Aphasia does not make you less smart or cause problems with the way you think. However, it may affect your ability to communicate your thoughts easily. Aphasia may also make it hard for you to understand, read, or write.
Aphasia can affect people in different ways, and no two people will have the same changes or recovery. The severity and recovery of aphasia depend on a number of things—including the cause, the extent of damage to the brain, family support, and treatment.
Signs of Aphasia
Aphasia can lead to trouble communicating, understanding language, reading, and writing.
You may find that you go through one or several of these experiences:
- You cannot think of the words that you want to say—or you are trying to find words that are “on the tip of your tongue.”
- You say the wrong word. Sometimes, you may say something related in meaning (like “fish” instead of “chicken”) or in sound (like “art” instead of “arm”). Sometimes, you might use a word that is not related in meaning or in sound (like “radio” for “ball”).
- You switch sounds in words. For example, you say “wish dasher” for “dishwasher.”
- You make new words—like “thratble”—that do not have meaning (either by themselves or together in sentences with real words) to other people.
- You repeat common words or phrases.
- You have a hard time saying sentences.

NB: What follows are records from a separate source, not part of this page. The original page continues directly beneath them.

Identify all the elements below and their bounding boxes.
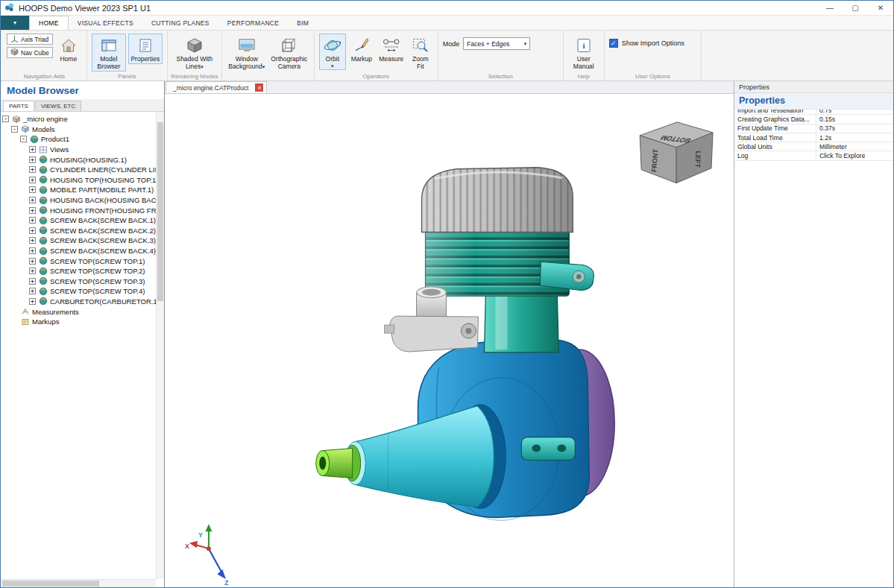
tree-item[interactable]: Measurements xyxy=(1,306,156,317)
close-button[interactable]: ✕ xyxy=(868,1,893,15)
nav-cube-toggle[interactable]: Nav Cube xyxy=(7,47,53,58)
maximize-button[interactable]: ▢ xyxy=(843,1,868,15)
tree-item-label: SCREW TOP(SCREW TOP.1) xyxy=(50,257,145,265)
tree-item[interactable]: + CYLINDER LINER(CYLINDER LINER.1) xyxy=(1,165,156,175)
properties-heading: Properties xyxy=(734,93,893,110)
tree-item-label: SCREW TOP(SCREW TOP.2) xyxy=(50,267,145,275)
ribbon-group-rendering-modes: Shaded With Lines▾ Rendering Modes xyxy=(168,31,222,80)
tree-expander[interactable]: + xyxy=(29,247,36,254)
tree-item[interactable]: + SCREW BACK(SCREW BACK.1) xyxy=(1,215,156,226)
app-menu-button[interactable]: ▾ xyxy=(1,16,29,30)
tab-parts[interactable]: PARTS xyxy=(3,101,34,111)
properties-label: Properties xyxy=(130,56,160,63)
tree-expander[interactable]: + xyxy=(29,217,36,224)
tab-bim[interactable]: BIM xyxy=(288,16,318,30)
minimize-button[interactable]: — xyxy=(817,1,843,15)
tree-expander[interactable]: + xyxy=(29,207,36,214)
tab-home[interactable]: HOME xyxy=(29,16,69,30)
engine-model[interactable] xyxy=(316,168,614,521)
shaded-with-lines-label: Shaded With Lines xyxy=(176,55,213,70)
orbit-button[interactable]: Orbit ▾ xyxy=(319,34,346,70)
orbit-label: Orbit xyxy=(326,56,339,63)
property-value: 0.15s xyxy=(816,116,835,123)
tree-expander[interactable]: + xyxy=(29,166,36,173)
orthographic-camera-button[interactable]: Orthographic Camera xyxy=(269,34,309,72)
tree-item[interactable]: + MOBILE PART(MOBILE PART.1) xyxy=(1,185,156,195)
tab-visual-effects[interactable]: VISUAL EFFECTS xyxy=(69,16,142,30)
tree-expander[interactable]: + xyxy=(29,278,36,285)
tree-item[interactable]: + CARBURETOR(CARBURETOR.1) xyxy=(1,297,156,307)
document-tab[interactable]: _micro engine.CATProduct x xyxy=(166,81,267,93)
show-import-options-checkbox[interactable]: ✓ xyxy=(609,39,618,48)
nav-cube[interactable]: BOTTOM FRONT LEFT xyxy=(640,122,713,183)
properties-button[interactable]: Properties xyxy=(128,34,163,64)
axis-triad-toggle[interactable]: Axis Triad xyxy=(7,34,53,45)
viewport[interactable]: BOTTOM FRONT LEFT Y X Z xyxy=(165,94,734,587)
main-area: Model Browser PARTS VIEWS, ETC - _micro … xyxy=(1,81,893,587)
model-browser-button[interactable]: Model Browser xyxy=(92,34,126,72)
tree-item[interactable]: + HOUSING(HOUSING.1) xyxy=(1,154,156,165)
property-row[interactable]: Creating Graphics Data... 0.15s xyxy=(734,115,893,124)
axis-x-label: X xyxy=(185,543,189,550)
tree-item[interactable]: + HOUSING FRONT(HOUSING FRONT.1) xyxy=(1,205,156,215)
document-area: _micro engine.CATProduct x xyxy=(165,81,734,587)
tree-expander[interactable]: + xyxy=(29,268,36,274)
document-tab-close-icon[interactable]: x xyxy=(255,83,263,92)
tree-item[interactable]: + HOUSING TOP(HOUSING TOP.1) xyxy=(1,175,156,186)
nav-cube-face-left: LEFT xyxy=(694,151,702,168)
user-manual-button[interactable]: i User Manual xyxy=(568,34,599,72)
tree-item[interactable]: - _micro engine xyxy=(1,114,156,124)
tree-expander[interactable]: + xyxy=(29,298,36,305)
model-tree-wrap: - _micro engine - Models - Product1 + Vi… xyxy=(1,112,164,587)
3d-viewport-scene[interactable]: BOTTOM FRONT LEFT Y X Z xyxy=(165,94,734,587)
markup-button[interactable]: Markup xyxy=(348,34,375,64)
tab-performance[interactable]: PERFORMANCE xyxy=(218,16,288,30)
tree-expander[interactable]: + xyxy=(29,227,36,234)
chevron-down-icon: ▾ xyxy=(524,41,527,47)
tab-views-etc[interactable]: VIEWS, ETC xyxy=(35,101,81,111)
property-row[interactable]: Total Load Time 1.2s xyxy=(734,133,893,142)
tree-item[interactable]: + SCREW BACK(SCREW BACK.2) xyxy=(1,226,156,236)
ribbon: Axis Triad Nav Cube Home Navigation Aids… xyxy=(1,31,893,81)
tree-item[interactable]: - Product1 xyxy=(1,134,156,145)
tree-item-label: Markups xyxy=(32,317,59,326)
tree-expander[interactable]: + xyxy=(29,237,36,244)
window-background-button[interactable]: Window Background▾ xyxy=(227,34,267,72)
tree-expander[interactable]: - xyxy=(11,126,18,133)
tree-expander[interactable]: + xyxy=(29,177,36,183)
zoom-fit-button[interactable]: Zoom Fit xyxy=(408,34,433,72)
selection-mode-select[interactable]: Faces + Edges ▾ xyxy=(463,37,530,50)
property-row[interactable]: Import and Tessellation 0.7s xyxy=(734,110,893,115)
tree-expander[interactable]: + xyxy=(29,146,36,153)
tree-horizontal-scrollbar[interactable] xyxy=(1,579,156,587)
measure-button[interactable]: Measure xyxy=(377,34,406,64)
property-row[interactable]: Global Units Millimeter xyxy=(734,142,893,151)
tree-item[interactable]: + SCREW TOP(SCREW TOP.3) xyxy=(1,276,156,287)
property-row[interactable]: First Update Time 0.37s xyxy=(734,124,893,133)
tab-cutting-planes[interactable]: CUTTING PLANES xyxy=(142,16,218,30)
tree-expander[interactable]: + xyxy=(29,157,36,163)
tree-item[interactable]: - Models xyxy=(1,124,156,135)
group-title-rendering-modes: Rendering Modes xyxy=(168,73,221,80)
tree-item[interactable]: Markups xyxy=(1,317,156,327)
nav-cube-icon xyxy=(10,48,19,57)
tree-expander[interactable]: - xyxy=(20,136,27,142)
tree-expander[interactable]: - xyxy=(2,116,9,122)
ribbon-group-operators: Orbit ▾ Markup Measure Zoom Fit Operator… xyxy=(315,31,438,80)
part-icon xyxy=(38,155,48,164)
tree-item[interactable]: + HOUSING BACK(HOUSING BACK.1) xyxy=(1,195,156,206)
home-button[interactable]: Home xyxy=(55,34,82,64)
tree-item[interactable]: + SCREW TOP(SCREW TOP.2) xyxy=(1,266,156,276)
tree-item[interactable]: + SCREW BACK(SCREW BACK.3) xyxy=(1,235,156,246)
property-row[interactable]: Log Click To Explore xyxy=(734,151,893,160)
tree-expander[interactable]: + xyxy=(29,258,36,265)
shaded-with-lines-button[interactable]: Shaded With Lines▾ xyxy=(172,34,217,72)
tree-item[interactable]: + SCREW TOP(SCREW TOP.4) xyxy=(1,286,156,297)
tree-expander[interactable]: + xyxy=(29,186,36,193)
tree-vertical-scrollbar[interactable] xyxy=(156,112,164,579)
tree-item[interactable]: + Views xyxy=(1,145,156,155)
tree-item[interactable]: + SCREW BACK(SCREW BACK.4) xyxy=(1,246,156,256)
tree-expander[interactable]: + xyxy=(29,197,36,203)
tree-item[interactable]: + SCREW TOP(SCREW TOP.1) xyxy=(1,256,156,266)
tree-expander[interactable]: + xyxy=(29,288,36,294)
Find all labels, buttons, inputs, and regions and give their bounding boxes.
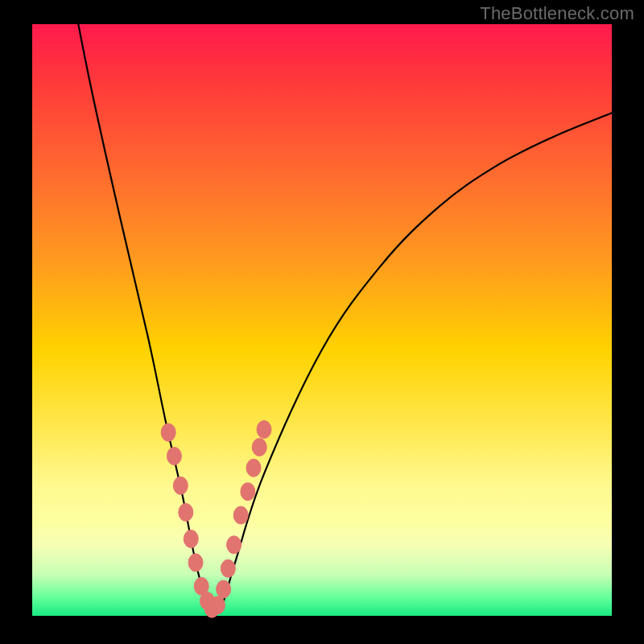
marker-bead [233, 506, 248, 524]
marker-group [161, 420, 271, 617]
marker-bead [188, 554, 203, 572]
marker-bead [257, 420, 271, 438]
marker-bead [241, 483, 255, 501]
marker-bead [179, 503, 193, 521]
marker-bead [210, 597, 225, 614]
chart-svg [32, 24, 612, 616]
marker-bead [184, 530, 198, 547]
chart-frame: TheBottleneck.com [0, 0, 644, 644]
marker-bead [173, 477, 188, 494]
marker-bead [221, 559, 235, 577]
marker-bead [227, 536, 242, 554]
watermark-text: TheBottleneck.com [480, 3, 634, 24]
marker-bead [167, 448, 181, 465]
plot-area [32, 24, 612, 616]
marker-bead [252, 439, 266, 456]
marker-bead [161, 423, 175, 441]
marker-bead [217, 580, 231, 598]
bottleneck-curve [67, 0, 612, 610]
marker-bead [246, 459, 261, 477]
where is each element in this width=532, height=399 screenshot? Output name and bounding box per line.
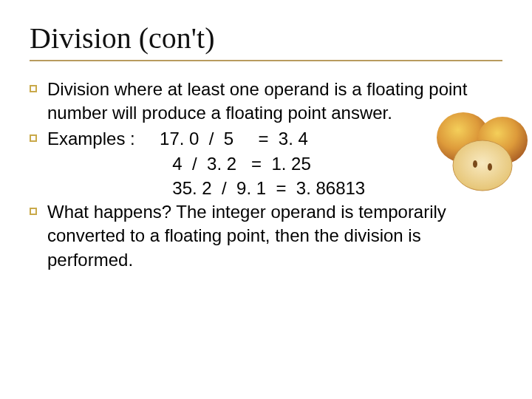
bullet-item-1: Division where at least one operand is a…	[30, 78, 502, 126]
bullet-icon	[30, 85, 37, 92]
examples-continued: 4 / 3. 2 = 1. 25 35. 2 / 9. 1 = 3. 86813	[30, 152, 502, 200]
slide: Division (con't) Division where at least…	[0, 0, 532, 399]
bullet-icon	[30, 134, 37, 142]
bullet-text-3: What happens? The integer operand is tem…	[47, 200, 502, 272]
bullet-item-2: Examples : 17. 0 / 5 = 3. 4	[30, 127, 502, 151]
content-area: Division where at least one operand is a…	[30, 78, 502, 272]
page-title: Division (con't)	[30, 21, 502, 55]
svg-point-4	[488, 163, 492, 171]
svg-point-3	[473, 160, 477, 168]
title-underline	[30, 60, 502, 61]
bullet-icon	[30, 208, 37, 215]
bullet-item-3: What happens? The integer operand is tem…	[30, 200, 502, 272]
example-line-1: 17. 0 / 5 = 3. 4	[135, 129, 308, 149]
examples-label: Examples :	[47, 127, 135, 151]
apples-image	[432, 103, 532, 196]
svg-point-2	[453, 140, 512, 191]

You may find it easier to say single words.
Understanding Spoken or Signed Language
You may have trouble doing any or all of the following tasks:
- Recognizing an object by its name. For example, if someone asks you for a fork, you may give them a spoon.
- Following directions.
- Understanding what your partner is communicating, especially if they are going fast or you’re not familiar with the topic.
- Understanding when multiple people are talking or when there are a lot of distractions around.
- Understanding language that is not straightforward. Some examples of such language include jokes, puns, sarcasm, and phrases like “better late than never.”
- Recognizing the meanings behind words.
Reading and Writing
You may have trouble
- Reading signs, forms, books, and computer screens;
- Spelling and putting words together to form sentences; and
- Using numbers or doing math. For example, it may be hard to tell time, count money, or add and subtract.
Tips for communicating with a person who has Aphasia
These tips may make it easier for you to understand and talk with others. Share these tips with your family and friends.
To help me understand, do these things:
- Get my attention before you start talking.
- Keep your voice at a normal level. You do not need to talk louder unless I ask you to.
- Keep the words you use simple but adult. Don’t “talk down” to me.
- Slow down.
- Use short sentences. Repeat key words that you want me to understand.
- Use pictures, gestures, writing, and facial expressions. I may understand those better than words sometimes.
- Use “yes” and “no” questions to offer simple options and to make sure that you understand my message. Say my messages back to me, as needed, so I can tell you if you have understood me correctly
- Give me choices instead of asking an open-ended question. For example, “Do you want to watch TV or go to the movies?” instead of “What should we do this afternoon?”
To help me communicate my thoughts, do these things:
- Give me time.
- Watch my body language and my gestures.
- Try not to finish my sentences for me.
- Ask me to draw, write, point, or gesture when I am having trouble.
- Let me make mistakes. I may not be able to say everything perfectly all the time. The important thing is that we get our messages across.
- Let me do things for myself. I may need to try a few times. Help me only when I ask for it.
- Getting rid of distractions (such as turning off the TV or the radio) may help me communicate and understand better.